Versteht man BMI als „geplante, neuartige, nicht triviale Änderungen an den Schlüsselelementen des Geschäftsmodells eines Unternehmens bzw. der Architektur, die diese Elemente miteinander verbindet“ (Foss & Saebi, 2017, S. 201), scheitern die von den Befragten geschilderten Maßnahmen bereits an der Anforderung der „nicht trivialen“ Änderung. Als Beispiel sei an dieser Stelle auf die Schilderung der Gästeführer verwiesen, die auch weiterhin eine inhaltlich und geografisch identische Führung, allerdings lediglich in einer anderen Sprache anbieten, oder auf Busunternehmer, die den gleichen Bustransfer, statt von Mannheim nach Heidelberg, nunmehr von Worms nach Heidelberg anbieten, was am Geschäftsmodell im Kern nichts ändert. Daher werden die in Abschnitt 5.1 festgestellten Maßnahmen in der vorliegenden Arbeit der Diversifikation, Marktentwicklung und Produktentwicklung zugeordnet.

In der COVID-19-Pandemie folgen auf größere wirtschaftliche Auswirkungen für den Großteil der Befragten zahlreiche Sofortmaßnahmen, um den Auswirkungen der wahrgenommenen Krise entgegenzuwirken (vgl. Abbildung 5.15). In der Tat weist die COVID-19-Pandemie in den geschilderten Wahrnehmungen der Befragten gleich mehrere Merkmale der Definition für Krisen auf (vgl. Abschnitte 2.3 und 5.1.2.1) und lässt sich mittels der bereits mehrfach beschriebenen Typologien als Krise im Gesundheitsbereich einordnen, wobei die Nähe zu systemischen und ökonomischen Störungen anhand der gewählten Terminologie der Befragten „Metastörungen“ (G06, Pos. 116) und „Gesundheitskrieg“ (G01, Pos. 78) deutlich wird.

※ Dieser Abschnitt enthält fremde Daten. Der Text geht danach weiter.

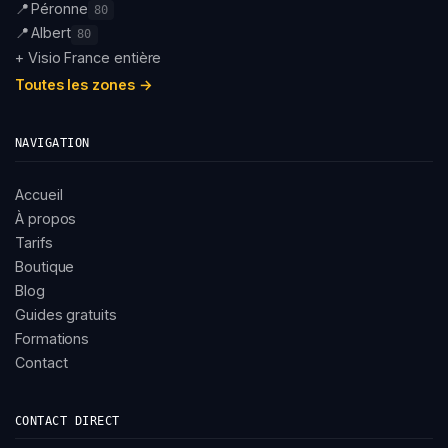
📍
Péronne
80
📍
Albert
80
+ Visio France entière
Toutes les zones →
NAVIGATION
Accueil
À propos
Tarifs
Boutique
Blog
Guides gratuits
Formations
Contact
CONTACT DIRECT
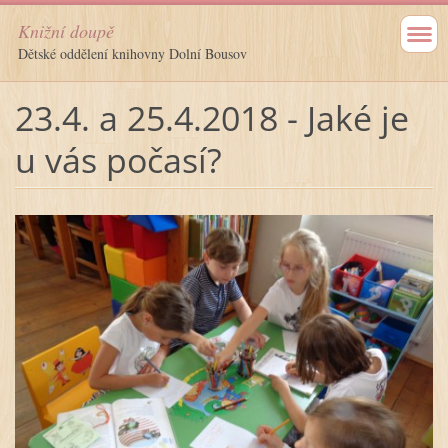
Knižní doupě
Dětské oddělení knihovny Dolní Bousov
23.4. a 25.4.2018 - Jaké je
u vás počasí?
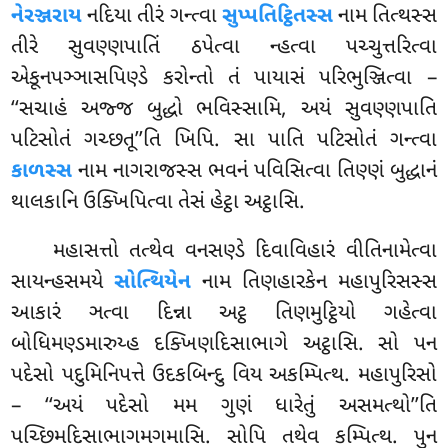
નેરઞ્જરાય
નદિયા તીરં ગન્ત્વા
સુપ્પતિટ્ઠિતસ્સ
નામ તિત્થસ્સ
તીરે સુવણ્ણપાતિં ઠપેત્વા ન્હત્વા પચ્ચુત્તરિત્વા
એકૂનપઞ્ઞાસપિણ્ડે કરોન્તો તં પાયાસં પરિભુઞ્જિત્વા –
‘‘સચાહં અજ્જ બુદ્ધો ભવિસ્સામિ, અયં સુવણ્ણપાતિ
પટિસોતં ગચ્છતૂ’’તિ ખિપિ. સા પાતિ પટિસોતં ગન્ત્વા
કાળસ્સ
નામ નાગરાજસ્સ ભવનં પવિસિત્વા તિણ્ણં બુદ્ધાનં
થાલકાનિ ઉક્ખિપિત્વા તેસં હેટ્ઠા અટ્ઠાસિ.
મહાસત્તો તત્થેવ વનસણ્ડે દિવાવિહારં વીતિનામેત્વા
સાયન્હસમયે
સોત્થિયેન
નામ તિણહારકેન મહાપુરિસસ્સ
આકારં ઞત્વા દિન્ના અટ્ઠ તિણમુટ્ઠિયો ગહેત્વા
બોધિમણ્ડમારુય્હ દક્ખિણદિસાભાગે અટ્ઠાસિ. સો પન
પદેસો પદુમિનિપત્તે ઉદકબિન્દુ વિય અકમ્પિત્થ. મહાપુરિસો
– ‘‘અયં પદેસો મમ ગુણં ધારેતું અસમત્થો’’તિ
પચ્છિમદિસાભાગમગમાસિ. સોપિ તથેવ કમ્પિત્થ. પુન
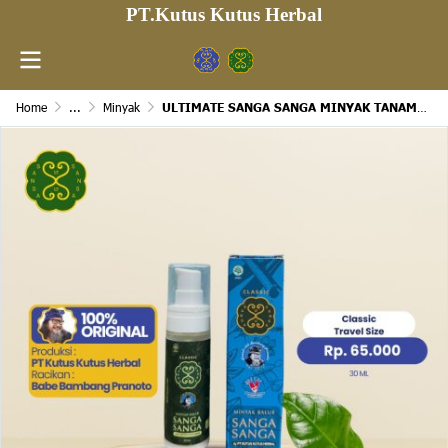
PT.Kutus Kutus Herbal
Home
...
Minyak
ULTIMATE SANGA SANGA MINYAK TANAMILAH TANAHMU(copy)(copy)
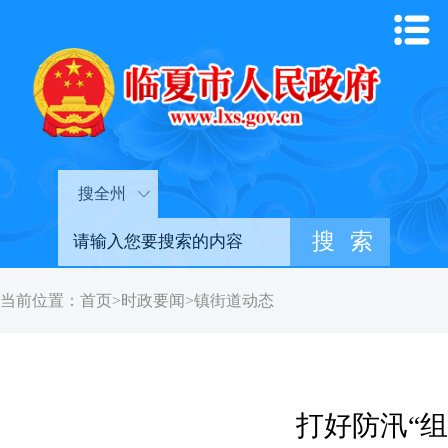
搜全州
当前位置：
首页
>
时政要闻
>
镇街道动态
打好防汛“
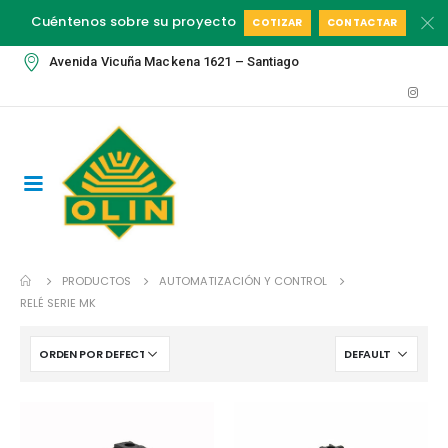
Cuéntenos sobre su proyecto
COTIZAR
CONTACTAR
Avenida Vicuña Mackena 1621 – Santiago
PRODUCTOS
AUTOMATIZACIÓN Y CONTROL
RELÉ SERIE MK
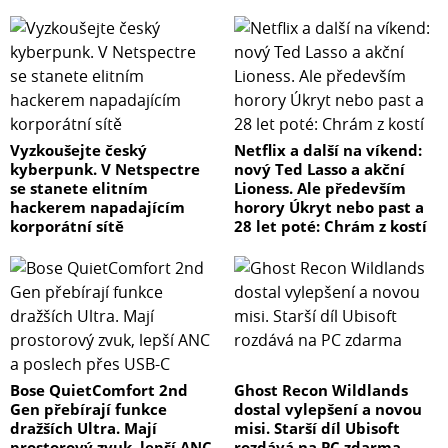
Vyzkoušejte český
Netflix a další na víkend:
kyberpunk. V Netspectre
nový Ted Lasso a akční
se stanete elitním
Lioness. Ale především
hackerem napadajícím
horory Úkryt nebo past a
korporátní sítě
28 let poté: Chrám z kostí
Bose QuietComfort 2nd
Ghost Recon Wildlands
Gen přebírají funkce
dostal vylepšení a novou
dražších Ultra. Mají
misi. Starší díl Ubisoft
prostorový zvuk, lepší ANC
rozdává na PC zdarma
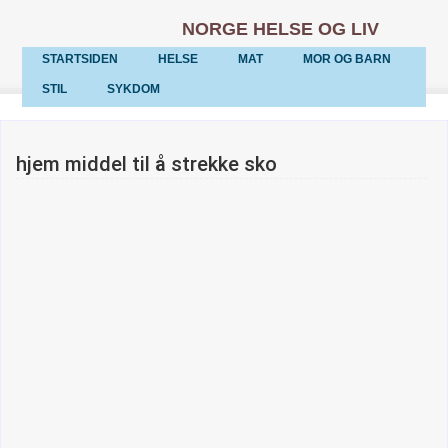
NORGE HELSE OG LIV
STARTSIDEN
HELSE
MAT
MOR OG BARN
STIL
SYKDOM
hjem middel til å strekke sko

Die im Rahmen der COVID-19-Pandemie zusätzlich auf die Maßnahmen einwirkenden staatlichen Restriktionen sind insofern von besonderer Bedeutung, als sie in Form von Hygieneauflagen, Flächenbeschränkungen, Überwachungs- und Dokumentationspflichten die Wirtschaftlichkeit touristischer Aktivitäten in der Destination erheblich beeinträchtigen: „Es kommt nicht mehr [Umsatz] herein und trotzdem entstehen mehr Komplikationen durch diese Vorschriften, die ja auch gerechtfertigt sind“ (G15, Pos. 274). Ähnliche Einschätzungen der Auswirkung der COVID-Restriktionen auf KMU beschreiben vergleichbare Studien in diesem Zeitraum (Fairlie, 2020, S. 737–738; Kraus et al., 2020, S. 1070; Kuckertz et al., 2020, S. e00205; Marx & Klotz, 2021, S. 9).

Abbildung 5.16
figure 16

Unternehmerische Reaktionsstrategien in der Krise. (Quelle: Eigene Darstellung nach Kraus et al. (2020))

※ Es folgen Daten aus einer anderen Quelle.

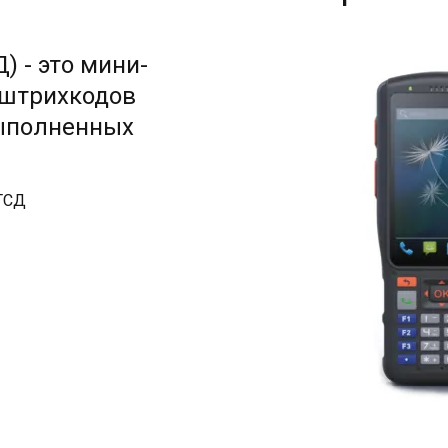
) - это мини-
 штрихкодов
выполненных
ТСД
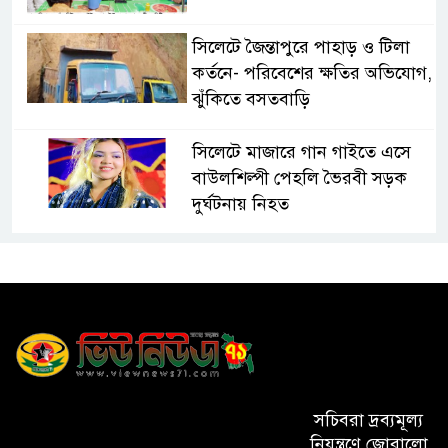
সিলেটে জৈন্তাপুরে পাহাড় ও টিলা
কর্তনে- পরিবেশের ক্ষতির অভিযোগ,
ঝুঁকিতে বসতবাড়ি
সিলেটে মাজারে গান গাইতে এসে
বাউলশিল্পী পেহলি ভৈরবী সড়ক
দুর্ঘটনায় নিহত
সিলেটের ওসমানীনগর এলাকায়
ঢাকা-সিলেট মহাসড়কে দুটি
যাত্রীবাহী বাসের মুখোমুখি সংঘর্ষে
নিহত ৯, পরিবারকে আর্থিক সহযোগিতা
আন্তর্জাতিক অভিবাসী দিবস’ এবং
‘জাতীয় প্রবাসী দিবস’ উদযাপনের
সচিবরা দ্রব্যমূল্য
লক্ষ্যে আন্তঃমন্ত্রণালয় সভা অনুষ্ঠিত
নিয়ন্ত্রণে জোরালো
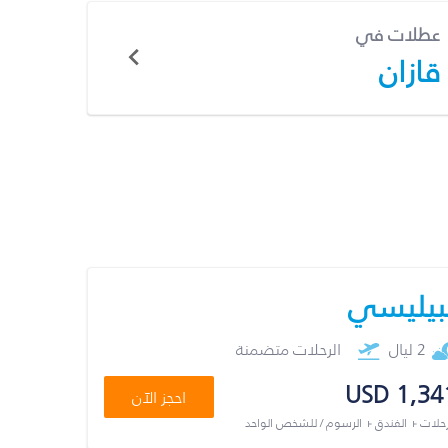
عطلات في
قازان
بيليسي
2 ليال
الرحلات متضمنة
USD 1,34
احجز الآن
رحلات + الفندق + الرسوم / للشخص الواحد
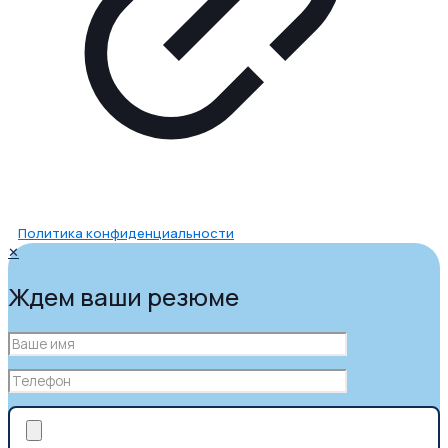
Политика конфиденциальности
✕
Ждем ваши резюме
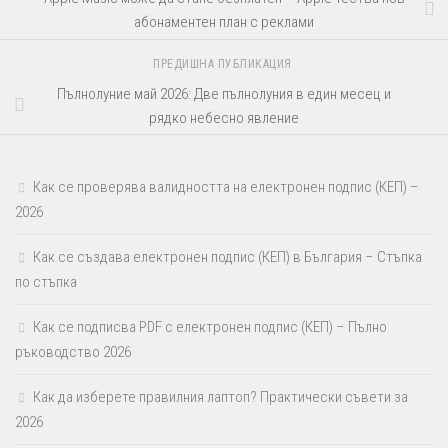
абонаментен план с реклами
ПРЕДИШНА ПУБЛИКАЦИЯ
Пълнолуние май 2026: Две пълнолуния в един месец и
рядко небесно явление
Как се проверява валидността на електронен подпис (КЕП) –
2026
Как се създава електронен подпис (КЕП) в България – Стъпка
по стъпка
Как се подписва PDF с електронен подпис (КЕП) – Пълно
ръководство 2026
Как да изберете правилния лаптоп? Практически съвети за
2026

Besonders die in der COVID-19-Krise gewählten Maßnahmen (vgl. Abbildung 5.16) lassen sich aktueller Forschung zu unternehmerischen Optionen in der Krise zuordnen (vgl. Abschnitt 3.3.3; Kraus et al., 2020, S. 11083, Figure 1; Wenzel et al., 2021, S. 8).

In Abschnitt 5.1.2.3 dargelegte Maßnahmen wie beispielsweise Kostensenkungsmaßnahmen, um die Geschäftsaktivitäten eines Unternehmens zu reduzieren, entsprechen einer (1) Rückzugsstrategie. Explizit geben die Teilnehmer an, dass Sparmaßnahmen in Bezug auf Personal, Steuern und andere variable sowie fixe Kosten ihre Strategie bilden, um die Krise kurzfristig zu überstehen: „Ich kann die internen Unternehmensabläufe versuchen, ein bisschen effektiver auszurichten, aber die grundsätzlichen touristischen Strukturen kann ich nicht steuern“ (HMG01, Pos. 80). Das Auflösen aller Rücklagen und der Rückgriff auf staatliche Hilfen – „[…] dann warten wir halt ab. Wir sitzen jetzt da und warten ab. Omnibusse kann man auch ja nicht verkaufen“ (B04, Pos. 92), „wir haben die variablen Kosten, die wir haben, komplett auf null heruntergefahren und die Fixkosten auch versucht, so weit zu drücken, wie es geht, durch Kurzarbeit, durch Stundung beim Finanzamt, durch Stundung der Zins und Tilgungen“ (B03, Pos. 74) – entsprechen einer Strategie des (2) Ausharrens. Sie zielen darauf ab, den Status quo der Geschäftstätigkeit z. B. durch Fremdfinanzierung zu erhalten, und scheinen als mittelfristige Reaktion auf eine Krise geeignet. Allerdings können sie das langfristige Überleben des Unternehmens gefährden: „[…] wir haben mit den Banken gesprochen, damit wir drei Monate die Zins- und Tilgungszahlung aussetzen, aber das kommt ja dann später alles on top drauf. Der Vertrag läuft ja dann nicht drei Monate weiter, sondern die Summe wird ja dann aufgerechnet auf die verbleibende Zeit“ (B03, Pos. 64). Und in Richtung „Reflexion“ gehend äußert ein Gästeführer: „[…] da bin ich eher noch […] im Prozess des Nachdenkens“ (G18, Pos. 100).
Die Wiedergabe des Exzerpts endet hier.